Sino-Singapore Jingwei, November 29. As of the close of trading at noon on the 29th, the three major indexes closed mixed.

The Shanghai Composite Index fell 0.04% to 3,562.70 points.

The Shenzhen Component Index rose 0.28% to 14,817.84 points.

The GEM index rose 0.94% to 3,501.49 points.

  On the disk, the tobacco, carbon fiber, and large aircraft sectors led the two markets.

The sectors such as airport shipping, data security, scenic spots and tourism were among the top decliners.

Wind screenshot

  Up to now, the ratio of all trading stocks in Shanghai and Shenzhen stocks is 1729:2777, with 67 daily limit and 2 daily limit.

  In terms of northbound funds, the morning net inflow of northbound funds exceeded 4.7 billion yuan, of which the inflow of Shanghai Stock Connect exceeded 800 million yuan, and the inflow of Shenzhen Stock Connect exceeded 3.9 billion yuan.

  In terms of individual stocks, the current daily limit shares are as follows: China Energy Construction (9.86%), Penghui Energy (20.00%), Innuovo (9.98%), Hengdian Dongci (10.02%), Boyun New Materials (10.01%).

The limit-down stocks are as follows: Beite Technology (-9.99%).

  The top five stocks with turnover rate are: Zhenyang Development, Actions Technology, Demais, Yunlu Shares, and Zhengqiang Shares, which are 56.353%, 55.334%, 45.882%, 44.425%, and 40.778%, respectively.

  Ping An Securities pointed out that in the short term, the A-share market will continue to consolidate in order to absorb the disturbance caused by the increasing uncertainty of the stage. However, under the background of stable growth + risk prevention, the marginal improvement effect of the medium-term policy is expected to gradually strengthen, and it is recommended to focus on more policies. The three main lines of deterministic green transformation, technological innovation, and consumption upgrade shall be allocated in a balanced manner.
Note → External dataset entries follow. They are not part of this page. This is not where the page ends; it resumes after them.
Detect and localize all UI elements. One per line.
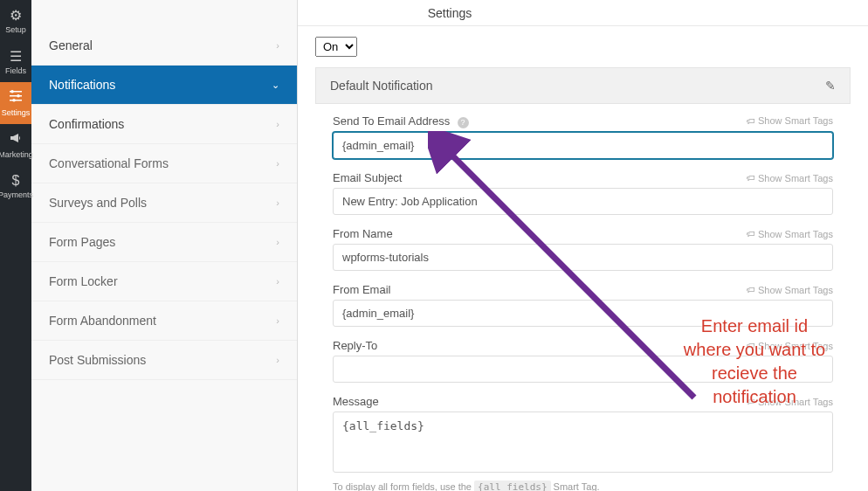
sidebar-item-general[interactable]: General › bbox=[31, 26, 297, 66]
admin-sidebar: ⚙ Setup ☰ Fields Settings Marketing $ Pa… bbox=[0, 0, 31, 491]
chevron-right-icon: › bbox=[276, 315, 279, 326]
sidebar-item-notifications[interactable]: Notifications ⌄ bbox=[31, 66, 297, 105]
chevron-right-icon: › bbox=[276, 40, 279, 51]
from-email-input[interactable] bbox=[333, 300, 833, 327]
bullhorn-icon bbox=[9, 131, 23, 149]
chevron-right-icon: › bbox=[276, 119, 279, 129]
send-to-input[interactable] bbox=[333, 132, 833, 159]
message-hint: To display all form fields, use the {all… bbox=[333, 481, 833, 491]
from-name-label: From Name bbox=[333, 227, 393, 240]
tag-icon: 🏷 bbox=[747, 397, 755, 406]
admin-item-fields[interactable]: ☰ Fields bbox=[0, 41, 31, 82]
notification-section-header: Default Notification ✎ bbox=[315, 67, 851, 104]
reply-to-label: Reply-To bbox=[333, 339, 377, 352]
tag-icon: 🏷 bbox=[747, 116, 755, 126]
sliders-icon bbox=[9, 89, 23, 107]
help-icon[interactable]: ? bbox=[458, 117, 469, 128]
chevron-right-icon: › bbox=[276, 197, 279, 208]
sidebar-item-conversational[interactable]: Conversational Forms › bbox=[31, 144, 297, 183]
gear-icon: ⚙ bbox=[10, 7, 22, 24]
message-textarea[interactable] bbox=[333, 411, 833, 473]
page-title: Settings bbox=[428, 6, 472, 20]
from-email-label: From Email bbox=[333, 283, 390, 296]
message-label: Message bbox=[333, 395, 379, 408]
subject-input[interactable] bbox=[333, 188, 833, 215]
reply-to-input[interactable] bbox=[333, 356, 833, 383]
chevron-right-icon: › bbox=[276, 355, 279, 365]
smart-tags-link[interactable]: 🏷 Show Smart Tags bbox=[747, 341, 833, 351]
tag-icon: 🏷 bbox=[747, 285, 755, 294]
svg-point-5 bbox=[12, 99, 16, 102]
sidebar-item-form-pages[interactable]: Form Pages › bbox=[31, 223, 297, 262]
chevron-right-icon: › bbox=[276, 158, 279, 169]
content-area: On Default Notification ✎ Send To Email … bbox=[298, 26, 868, 491]
settings-sidebar: General › Notifications ⌄ Confirmations … bbox=[31, 0, 298, 491]
admin-item-payments[interactable]: $ Payments bbox=[0, 166, 31, 206]
from-name-input[interactable] bbox=[333, 244, 833, 271]
notifications-toggle-row: On bbox=[298, 26, 868, 67]
svg-rect-1 bbox=[10, 95, 22, 97]
edit-icon[interactable]: ✎ bbox=[825, 79, 836, 93]
sidebar-item-surveys[interactable]: Surveys and Polls › bbox=[31, 183, 297, 223]
sidebar-item-form-abandonment[interactable]: Form Abandonment › bbox=[31, 301, 297, 341]
chevron-down-icon: ⌄ bbox=[272, 80, 279, 91]
subject-label: Email Subject bbox=[333, 171, 402, 184]
chevron-right-icon: › bbox=[276, 237, 279, 247]
svg-point-4 bbox=[17, 94, 20, 98]
tag-icon: 🏷 bbox=[747, 229, 755, 239]
admin-item-settings[interactable]: Settings bbox=[0, 82, 31, 124]
admin-item-marketing[interactable]: Marketing bbox=[0, 124, 31, 166]
sidebar-item-form-locker[interactable]: Form Locker › bbox=[31, 262, 297, 301]
chevron-right-icon: › bbox=[276, 276, 279, 287]
svg-rect-2 bbox=[10, 100, 22, 101]
tag-icon: 🏷 bbox=[747, 341, 755, 350]
sidebar-item-post-submissions[interactable]: Post Submissions › bbox=[31, 341, 297, 380]
smart-tags-link[interactable]: 🏷 Show Smart Tags bbox=[747, 173, 833, 183]
sidebar-item-confirmations[interactable]: Confirmations › bbox=[31, 105, 297, 144]
send-to-label: Send To Email Address bbox=[333, 114, 450, 128]
smart-tags-link[interactable]: 🏷 Show Smart Tags bbox=[747, 229, 833, 239]
smart-tags-link[interactable]: 🏷 Show Smart Tags bbox=[747, 285, 833, 295]
smart-tags-link[interactable]: 🏷 Show Smart Tags bbox=[747, 397, 833, 407]
list-icon: ☰ bbox=[10, 48, 22, 65]
admin-item-setup[interactable]: ⚙ Setup bbox=[0, 0, 31, 41]
svg-point-3 bbox=[10, 90, 14, 93]
notifications-toggle[interactable]: On bbox=[315, 37, 357, 57]
dollar-icon: $ bbox=[12, 173, 20, 189]
tag-icon: 🏷 bbox=[747, 173, 755, 183]
smart-tags-link[interactable]: 🏷 Show Smart Tags bbox=[747, 115, 833, 126]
  Shenang Securities believes that the recent spread of the new mutant virus is accumulating, and the global unblocking date will be significantly delayed.
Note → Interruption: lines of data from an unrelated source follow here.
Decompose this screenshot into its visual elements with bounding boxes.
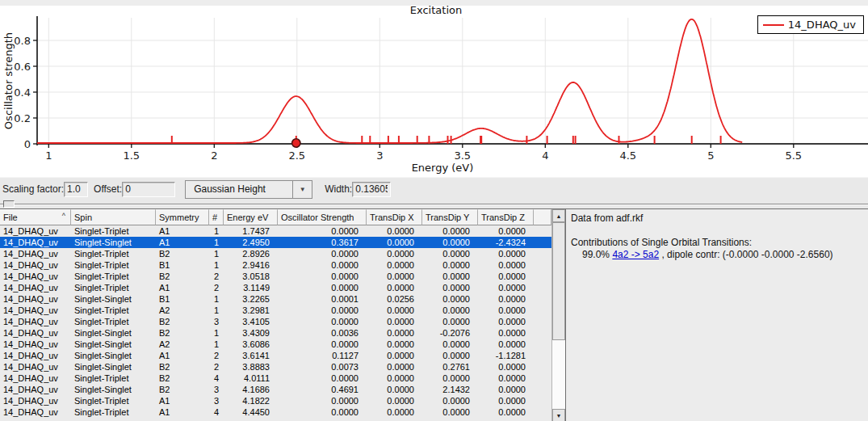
table-body: 14_DHAQ_uvSinglet-TripletA111.74370.0000… [0,225,551,418]
cell: 0.0000 [278,225,367,237]
cell: 14_DHAQ_uv [0,293,71,305]
svg-text:0.4: 0.4 [14,86,31,99]
cell: 2.1432 [422,384,478,395]
svg-text:1: 1 [45,149,52,162]
horizontal-scrollbar-thumb[interactable] [3,200,15,208]
svg-text:4: 4 [542,149,548,162]
table-row[interactable]: 14_DHAQ_uvSinglet-TripletA134.18220.0000… [0,395,551,406]
cell: 0.0000 [478,395,534,406]
cell: 4 [209,406,224,418]
cell: 0.0000 [278,305,367,316]
cell: B2 [156,316,209,327]
svg-text:2: 2 [211,149,217,162]
svg-text:1.5: 1.5 [123,149,140,162]
cell: 14_DHAQ_uv [0,373,71,384]
table-row[interactable]: 14_DHAQ_uvSinglet-SingletB234.16860.4691… [0,384,551,395]
cell: B2 [156,361,209,373]
svg-text:5: 5 [707,149,714,162]
cell: 14_DHAQ_uv [0,316,71,327]
cell: 14_DHAQ_uv [0,248,71,259]
cell: 0.0000 [367,406,422,418]
table-row[interactable]: 14_DHAQ_uvSinglet-TripletA213.29810.0000… [0,305,551,316]
width-input[interactable] [352,182,391,197]
table-row[interactable]: 14_DHAQ_uvSinglet-SingletB213.43090.0036… [0,327,551,339]
offset-label: Offset: [94,183,122,195]
cell: 14_DHAQ_uv [0,395,71,406]
column-header-transdip-z[interactable]: TransDip Z [478,209,534,225]
table-row[interactable]: 14_DHAQ_uvSinglet-SingletA213.60860.0000… [0,339,551,350]
cell: 2 [209,282,224,293]
cell: 3.8883 [224,361,278,373]
svg-text:5.5: 5.5 [785,149,802,162]
table-row[interactable]: 14_DHAQ_uvSinglet-TripletB244.01110.0000… [0,373,551,384]
cell: Singlet-Singlet [71,237,156,248]
cell: 0.0000 [478,373,534,384]
orbital-transition-link[interactable]: 4a2 -> 5a2 [612,249,659,260]
cell: 0.0000 [367,248,422,259]
cell: 14_DHAQ_uv [0,384,71,395]
table-row[interactable]: 14_DHAQ_uvSinglet-SingletA112.49500.3617… [0,237,551,248]
cell: 3.0518 [224,271,278,282]
table-row[interactable]: 14_DHAQ_uvSinglet-TripletA144.44500.0000… [0,406,551,418]
table-row[interactable]: 14_DHAQ_uvSinglet-TripletB223.05180.0000… [0,271,551,282]
cell: Singlet-Triplet [71,316,156,327]
cell: B2 [156,373,209,384]
cell: 0.0000 [367,259,422,271]
chevron-down-icon[interactable]: ▼ [292,181,312,198]
cell: 0.0000 [422,316,478,327]
cell: B2 [156,248,209,259]
scroll-up-icon[interactable]: ▲ [552,209,565,222]
vertical-scrollbar[interactable]: ▲ ▼ [551,209,565,421]
cell: Singlet-Triplet [71,259,156,271]
scaling-factor-input[interactable] [64,182,88,197]
column-header-spin[interactable]: Spin [71,209,156,225]
table-row[interactable]: 14_DHAQ_uvSinglet-SingletA123.61410.1127… [0,350,551,361]
table-row[interactable]: 14_DHAQ_uvSinglet-SingletB223.88830.0073… [0,361,551,373]
table-row[interactable]: 14_DHAQ_uvSinglet-TripletB212.89260.0000… [0,248,551,259]
convolution-dropdown[interactable]: Gaussian Height ▼ [185,180,312,199]
column-header-file[interactable]: File^ [0,209,71,225]
table-row[interactable]: 14_DHAQ_uvSinglet-SingletB113.22650.0001… [0,293,551,305]
cell [534,327,551,339]
cell: 4.0111 [224,373,278,384]
cell: 0.0000 [478,248,534,259]
cell: A1 [156,350,209,361]
selected-excitation-marker[interactable] [292,139,300,147]
cell: 0.0000 [478,406,534,418]
table-row[interactable]: 14_DHAQ_uvSinglet-TripletB233.41050.0000… [0,316,551,327]
column-header-symmetry[interactable]: Symmetry [156,209,209,225]
horizontal-scrollbar-track[interactable] [0,204,868,205]
cell: 0.0000 [367,384,422,395]
column-header-transdip-x[interactable]: TransDip X [367,209,422,225]
offset-input[interactable] [122,182,175,197]
cell: 0.0000 [478,339,534,350]
cell: 0.0000 [422,395,478,406]
excitation-chart[interactable]: 11.522.533.544.555.500.20.40.60.8 Excita… [0,0,868,177]
cell: 0.0000 [367,237,422,248]
cell: 0.0000 [422,339,478,350]
cell: 0.0000 [278,271,367,282]
width-label: Width: [325,183,352,195]
table-row[interactable]: 14_DHAQ_uvSinglet-TripletB112.94160.0000… [0,259,551,271]
column-header--[interactable]: # [209,209,224,225]
scroll-down-icon[interactable]: ▼ [552,409,565,421]
cell: 3 [209,316,224,327]
table-row[interactable]: 14_DHAQ_uvSinglet-TripletA123.11490.0000… [0,282,551,293]
vertical-scrollbar-track[interactable] [552,222,565,409]
column-header-oscillator-strength[interactable]: Oscillator Strength [278,209,367,225]
sort-ascending-icon: ^ [62,212,65,220]
cell: 2.9416 [224,259,278,271]
column-header-transdip-y[interactable]: TransDip Y [422,209,478,225]
horizontal-scrollbar[interactable] [0,200,868,208]
column-header-energy-ev[interactable]: Energy eV [224,209,278,225]
cell: 14_DHAQ_uv [0,271,71,282]
cell: 3.2265 [224,293,278,305]
cell [534,225,551,237]
spectrum-plot[interactable]: 11.522.533.544.555.500.20.40.60.8 Excita… [0,0,868,177]
cell: B1 [156,293,209,305]
cell [534,361,551,373]
cell [534,259,551,271]
cell: -0.2076 [422,327,478,339]
vertical-scrollbar-thumb[interactable] [552,222,565,340]
table-row[interactable]: 14_DHAQ_uvSinglet-TripletA111.74370.0000… [0,225,551,237]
It is expected that there will be some suppression of market risk appetite in the short term.

For A shares, the expectation of stable cross-year liquidity globally has been further confirmed.

It is recommended to continue to lay out the new energy and high-end equipment manufacturing high-prosperity track that will continue to maintain high growth in 2022, and the related lithium battery, semiconductor and other industrial chains will continue to maintain high growth expectations.

(Zhongxin Jingwei APP)

(The opinions in the article are for reference only and do not constitute investment advice. Investment is risky and you need to be cautious when entering the market.)